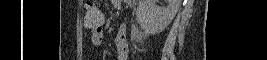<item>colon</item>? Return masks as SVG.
<instances>
[{
	"label": "colon",
	"mask_w": 267,
	"mask_h": 60,
	"mask_svg": "<svg viewBox=\"0 0 267 60\" xmlns=\"http://www.w3.org/2000/svg\"><path fill=\"white\" fill-rule=\"evenodd\" d=\"M102 11L100 7L91 3L85 11V24L88 27L98 28L102 24Z\"/></svg>",
	"instance_id": "colon-1"
}]
</instances>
***
▸ **REQUIRED WORK**
The whole of the data needs to be copied word for word, though not its pictures.

▸ **EXPECTED ANSWER**
<item>colon</item>? Return masks as SVG.
<instances>
[{
	"label": "colon",
	"mask_w": 267,
	"mask_h": 60,
	"mask_svg": "<svg viewBox=\"0 0 267 60\" xmlns=\"http://www.w3.org/2000/svg\"><path fill=\"white\" fill-rule=\"evenodd\" d=\"M102 11L100 7L91 3L85 11V24L88 27L98 28L102 24Z\"/></svg>",
	"instance_id": "colon-1"
}]
</instances>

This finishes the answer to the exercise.